ESCR-Net Calls for Stronger Provisions to Hold Corporations Accountable

Publish Date: 
Thursday, April 13, 2023

ESCR-Net – International Network for Economic, Social and Cultural Rights, has submitted remarks to the Chair-Rapporteur and UN Open-ended Intergovernmental Working Group on transnational corporations and other business enterprises with respect to human rights, calling for a legally binding instrument to hold corporations accountable for their actions. The submission was coordinated by ESCR-Net’s Corporate Accountability Working Group, which brings together social movements, Indigenous Peoples’ groups, NGOs, and advocates from over 80 countries to fight corporate capture and challenge systemic corporate abuse.

The submission supports the UN process towards a legally binding instrument on transnational corporations and other business enterprises with respect to human rights. It urges all States to negotiate meaningfully and effectively for a legally binding instrument based on the third revised draft, considering textual suggestions presented by States in 2021. The third revised draft demands stronger provisions to hold corporations accountable, as articulated by people and communities affected by violations and abuses related to business activities.

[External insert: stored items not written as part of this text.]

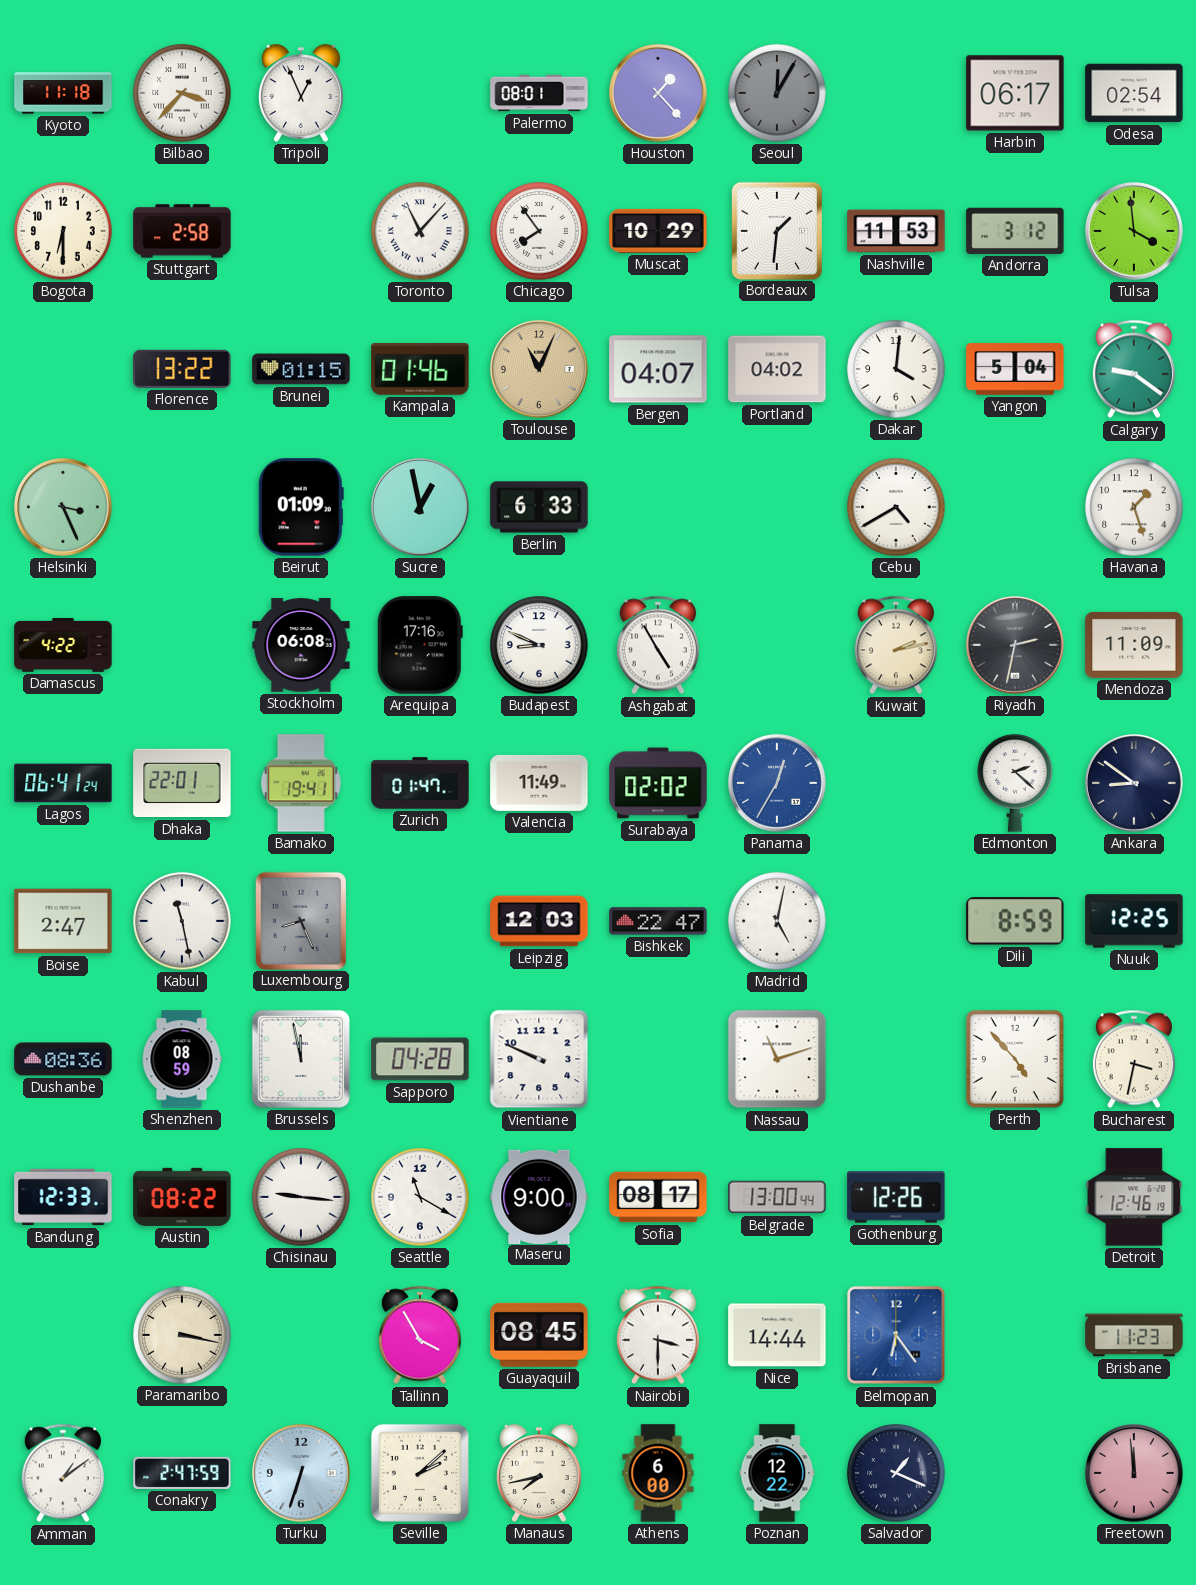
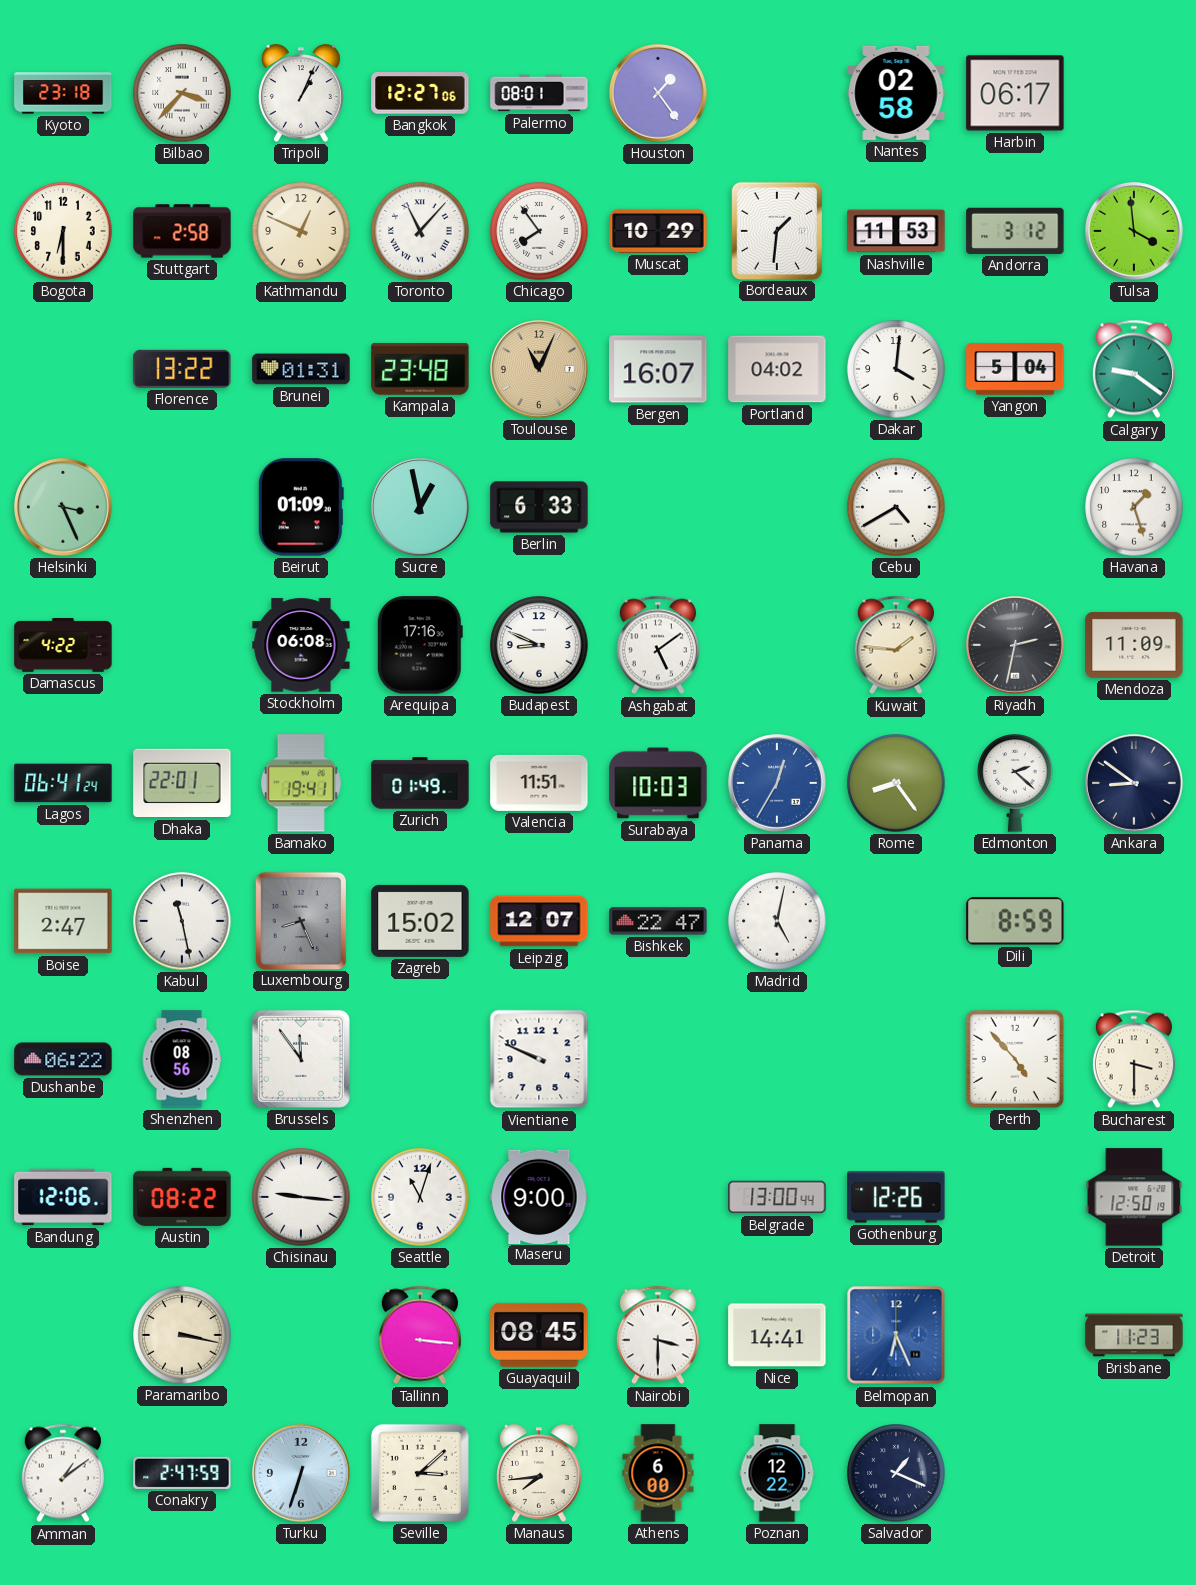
Kyoto: 11:18 -> 23:18
Tripoli: 12:56 -> 1:04
Bangkok: none -> 12:27
Houston: 1:23 -> 1:24
Seoul: 12:05 -> none
Nantes: none -> 02:58
Odesa: 02:54 -> none
Kathmandu: none -> 12:49
Brunei: 01:15 -> 01:31
Kampala: 01:46 -> 23:48
Bergen: 04:07 -> 16:07
Ashgabat: 4:55 -> 5:09
Kuwait: 2:13 -> 1:46
Zurich: 01:47 -> 01:49
Valencia: 11:49 -> 11:51
Surabaya: 02:02 -> 10:03
Rome: none -> 8:24
Zagreb: none -> 15:02
Leipzig: 12:03 -> 12:07
Nuuk: 12:25 -> none
Dushanbe: 08:36 -> 06:22
Shenzhen: 08:59 -> 08:56
Brussels: 11:58 -> 11:54
Sapporo: 04:28 -> none
Nassau: 11:12 -> none
Bucharest: 3:32 -> 3:30
Bandung: 12:33 -> 12:06
Seattle: 11:20 -> 11:03
Sofia: 08:17 -> none
Detroit: 12:46 -> 12:50
Tallinn: 3:55 -> 3:16
Nice: 14:44 -> 14:41
Belmopan: 6:24 -> 6:26
Seville: 2:08 -> 3:08
Manaus: 7:43 -> 7:44
Freetown: 11:59 -> none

ESCR-Net calls on States to act urgently to advance and adopt the legally binding instrument. The objective is to stop corporate capture, end corporate impunity and establish effective mechanisms to remedy and compensate communities and people particularly affected by transnational corporations. These include those operating in the extractive, financial, food, healthcare, and tech industries. Comprehensive attention must be given to the different and disproportionate impacts experienced by women in all their diversity, gender non-binary persons, rural communities, Indigenous Peoples, and other historically marginalized groups, as well as communities in contexts of conflict and occupation.

ESCR-Net emphasizes the importance of rejecting textual proposals that embolden colonial legacies. It is critical to stop corporate capture and reject capitalist agendas in negotiations that prioritize profit over people. Several States, including the United States of America, have defended corporate participation in treaty negotiations and even echoed their demands to weaken the text of the treaty. ESCR-Net strongly rejects the right of corporations to participate in the treaty process, as they have an irreconcilable conflict of interest when it comes to regulating and remediating their own human rights impacts.

The proposal also raises concerns about informal proposals provided by the Chair-Rapporteur on 6 October 2022, which threaten to backtrack the incremental progress made in the creation of a third legally binding instrument. ESCR-Net urges States not to promote or adopt any language that weakens the treaty, blurs legal obligations on parties, and removes specificity for important standards of legal liability and accountability to the benefit of corporate lobbyists and several demands of the Global North that can be associated with their colonial legacies.

Countries in the Global South face particular challenges in securing remedies for harm to their communities and environment by large transnational corporations often headquartered in the Global North. Global South governments are consequently stuck with such damages costs and other long-term consequences. ESCR-Net believes that there is an urgent need for all States to support the third revised draft of the legally binding instrument as a valuable starting point for negotiations and to push back against corporate capture of the process. Existing elements of legal liability in all contexts, extraterritoriality, and a provision on conflicts of interest are essential to stop corporate impunity.

After more than eight years of this process, ESCR-Net poses a critical question: if we do not work to advance a meaningful legally binding instrument now, then when? Now is the time to act. Human rights, our planet, and the environment cannot wait any longer, and we cannot allow corporate capture of our government decision-making processes to continue delaying the realization of our demands.